Friday, June 17, 2011

June 15th Issue of NPT Released

The June 15th Issue of The NonProfit Times was released this week.  If you have already subscribed, you probably have received your copy in the mail (or will be soon).  In the meantime, here is an excerpt from one of the articles in the issue:

Marketing to Hispanics Is More Than Language

By Samuel J. Fanburg

The March of Dimes (MoD) began a direct response campaign to Hispanic donor prospects in 2006 after recognizing that not only was this a population with formidable purchasing power, but that the organization provided services used by people in the demographic group.

A year later the White Plains, N.Y.-based MoD generated $122,305 by mailing donor acquisition packages to 602,000 Hispanic households and $54,184 by mailing 148,771 renewal packages.

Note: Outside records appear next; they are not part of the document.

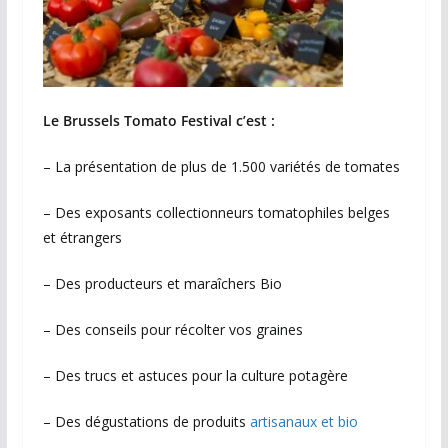
Le Brussels Tomato Festival c’est :
– La présentation de plus de 1.500 variétés de tomates
– Des exposants collectionneurs tomatophiles belges
et étrangers
– Des producteurs et maraîchers Bio
– Des conseils pour récolter vos graines
– Des trucs et astuces pour la culture potagère
– Des dégustations de produits
artisanaux et bio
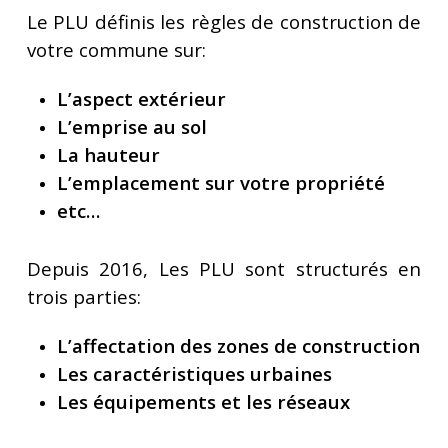
Le PLU définis les règles de construction de
votre commune sur:
L’aspect extérieur
L’emprise au sol
La hauteur
L’emplacement sur votre propriété
etc…
Depuis 2016, Les PLU sont structurés en
trois parties:
L’affectation des zones de construction
Les caractéristiques urbaines
Les équipements et les réseaux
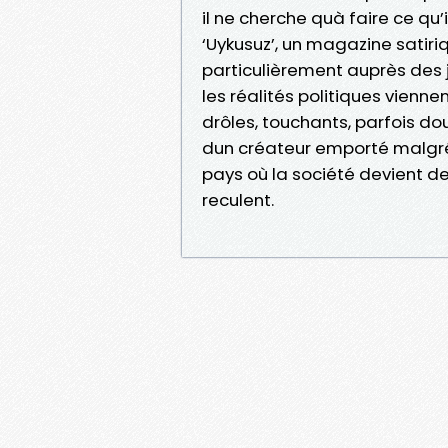
il ne cherche quà faire ce qu’i
‘Uykusuz’, un magazine satir
particulièrement auprès des 
les réalités politiques vienn
drôles, touchants, parfois do
dun créateur emporté malgré
pays où la société devient de 
reculent.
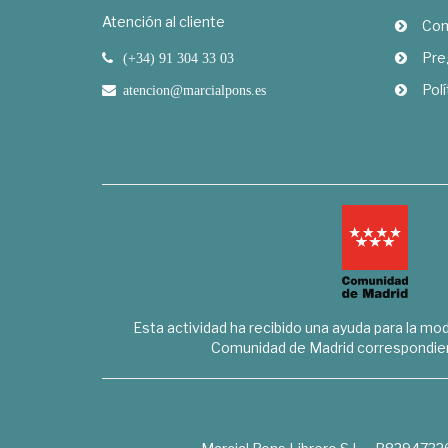
Atención al cliente
Com
Pre
(+34) 91 304 33 03
Polí
atencion@marcialpons.es
Esta actividad ha recibido una ayuda para la mode
Comunidad de Madrid correspondien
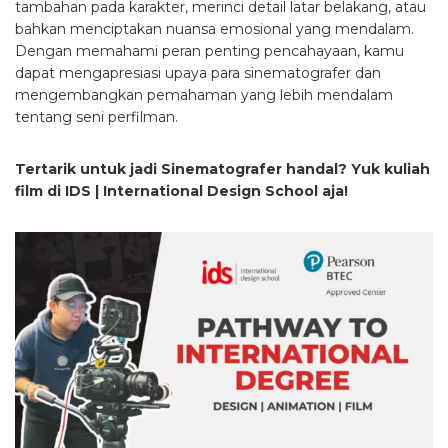
tambahan pada karakter, merinci detail latar belakang, atau
bahkan menciptakan nuansa emosional yang mendalam.
Dengan memahami peran penting pencahayaan, kamu
dapat mengapresiasi upaya para sinematografer dan
mengembangkan pemahaman yang lebih mendalam
tentang seni perfilman.
Tertarik untuk jadi Sinematografer handal? Yuk kuliah
film di IDS | International Design School aja!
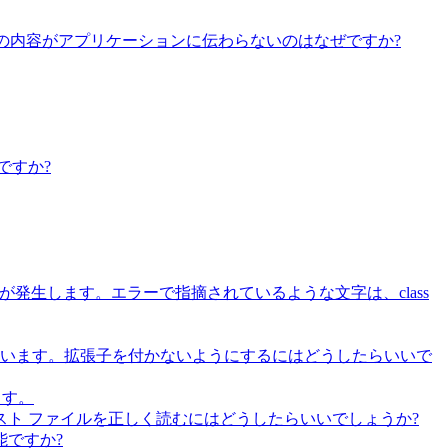
も、その内容がアプリケーションに伝わらないのはなぜですか?
ですか?
エラーが発生します。エラーで指摘されているような文字は、class
しまいます。拡張子を付かないようにするにはどうしたらいいで
ます。
のテキスト ファイルを正しく読むにはどうしたらいいでしょうか?
ですか?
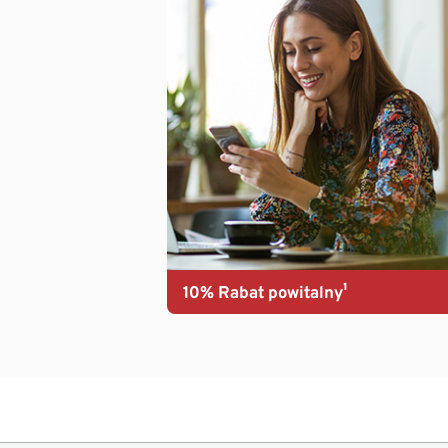
10% Rabat powitalny¹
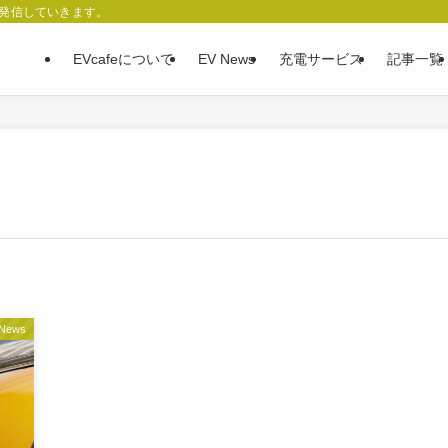
、発信していきます。
EVcafeについて
EV News
充電サービス
記事一覧
 News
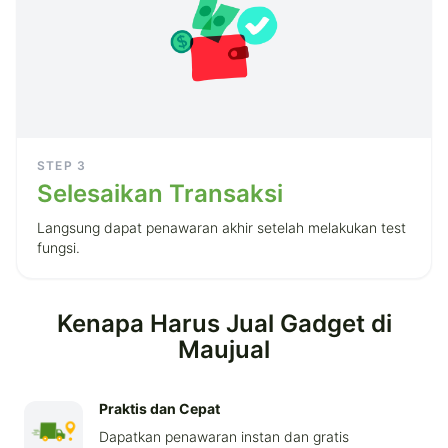
STEP
3
Selesaikan Transaksi
Langsung dapat penawaran akhir setelah melakukan test
fungsi.
Kenapa Harus Jual Gadget di
Maujual
Praktis dan Cepat
Dapatkan penawaran instan dan gratis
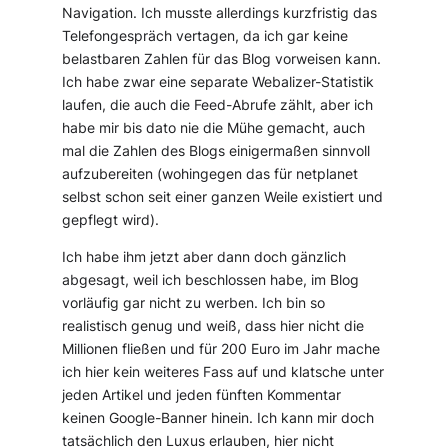
Navigation. Ich musste allerdings kurzfristig das
Telefongespräch vertagen, da ich gar keine
belastbaren Zahlen für das Blog vorweisen kann.
Ich habe zwar eine separate Webalizer-Statistik
laufen, die auch die Feed-Abrufe zählt, aber ich
habe mir bis dato nie die Mühe gemacht, auch
mal die Zahlen des Blogs einigermaßen sinnvoll
aufzubereiten (wohingegen das für netplanet
selbst schon seit einer ganzen Weile existiert und
gepflegt wird).
Ich habe ihm jetzt aber dann doch gänzlich
abgesagt, weil ich beschlossen habe, im Blog
vorläufig gar nicht zu werben. Ich bin so
realistisch genug und weiß, dass hier nicht die
Millionen fließen und für 200 Euro im Jahr mache
ich hier kein weiteres Fass auf und klatsche unter
jeden Artikel und jeden fünften Kommentar
keinen Google-Banner hinein. Ich kann mir doch
tatsächlich den Luxus erlauben, hier nicht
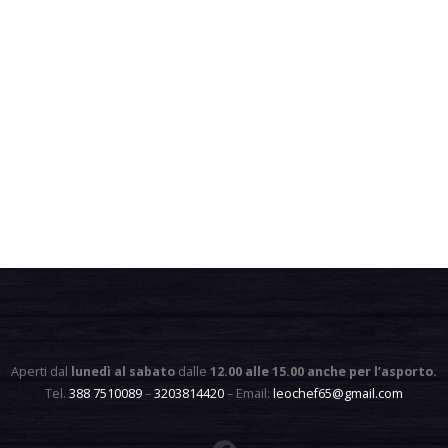
Aperti dal
lunedì al sabato
dalle
12.00 alle 15.00 anche per l’asporto
.
Tel.
388 7510089
–
3203814420
– Email:
leochef65@gmail.com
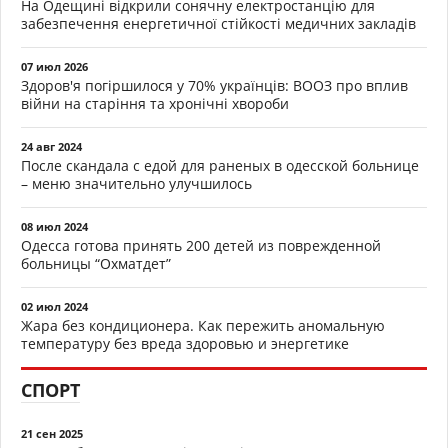
На Одещині відкрили сонячну електростанцію для
забезпечення енергетичної стійкості медичних закладів
07 июл 2026
Здоров'я погіршилося у 70% українців: ВООЗ про вплив
війни на старіння та хронічні хвороби
24 авг 2024
После скандала с едой для раненых в одесской больнице
– меню значительно улучшилось
08 июл 2024
Одесса готова принять 200 детей из поврежденной
больницы “Охматдет”
02 июл 2024
Жара без кондиционера. Как пережить аномальную
температуру без вреда здоровью и энергетике
СПОРТ
21 сен 2025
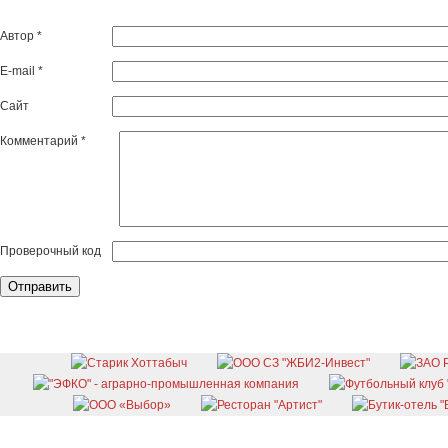
Автор
*
E-mail
*
Сайт
Комментарий
*
Проверочный код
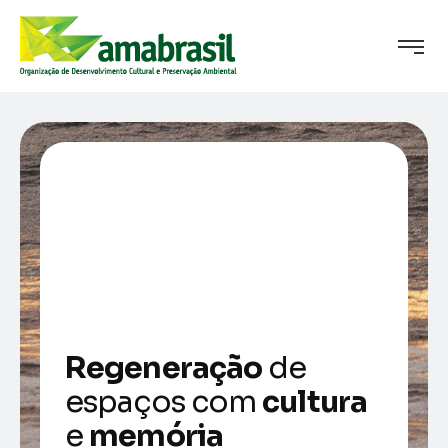
Regeneração
de
espaços com
cultura
e
memória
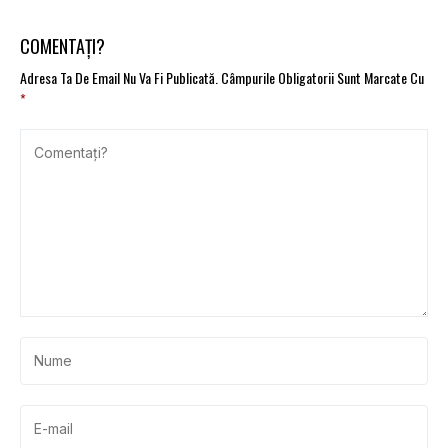
francez, nerecomandat
pentru RCA
pentru investiţii
COMENTAȚI?
Adresa Ta De Email Nu Va Fi Publicată.
Câmpurile Obligatorii Sunt Marcate Cu
*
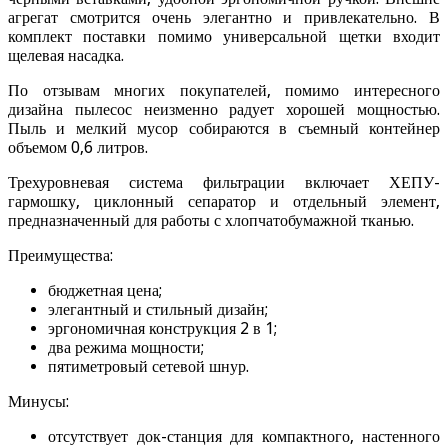
агрегат смотрится очень элегантно и привлекательно. В
комплект поставки помимо универсальной щетки входит
щелевая насадка.
По отзывам многих покупателей, помимо интересного
дизайна пылесос неизменно радует хорошей мощностью.
Пыль и мелкий мусор собираются в съемный контейнер
объемом 0,6 литров.
Трехуровневая система фильтрации включает ХЕПУ-
гармошку, циклонный сепаратор и отдельный элемент,
предназначенный для работы с хлопчатобумажной тканью.
Преимущества:
бюджетная цена;
элегантный и стильный дизайн;
эргономичная конструкция 2 в 1;
два режима мощности;
пятиметровый сетевой шнур.
Минусы:
отсутствует док-станция для компактного, настенного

After reigning in efforts during the recent recession, Kim Haywood, vice president of direct response fundraising, said the organization has begun discussing implementation of new direct mail packages into the market segment.

Based on 2010 data from the 2010 U.S. Census Bureau, more than half of the growth of the United States population between 2000-2010 was due to an increase in the Hispanic community. The Hispanic population grew 43 percent to 47.7 million people. By 2050, estimates have Hispanics representing 24 percent of the U.S. population and are expected to hit 102.5 million, making roughly one of every four Americans having Hispanic ethnicity.

Purchasing power is expected to triple to $1.5 trillion by 2016, and 33.9 percent of the Hispanic population is younger than age of 18.

MoD began its Hispanic direct mail campaign by first renting lists from popular magazines, such as People en Espanol and Latino Magazine. Starting with a Spanish only website,, meaning “born healthy,” MoD tried to cater to the cultural values of Hispanics, according to MoD's Director of Latino Outreach, Lilliam Acosta-Sanchez.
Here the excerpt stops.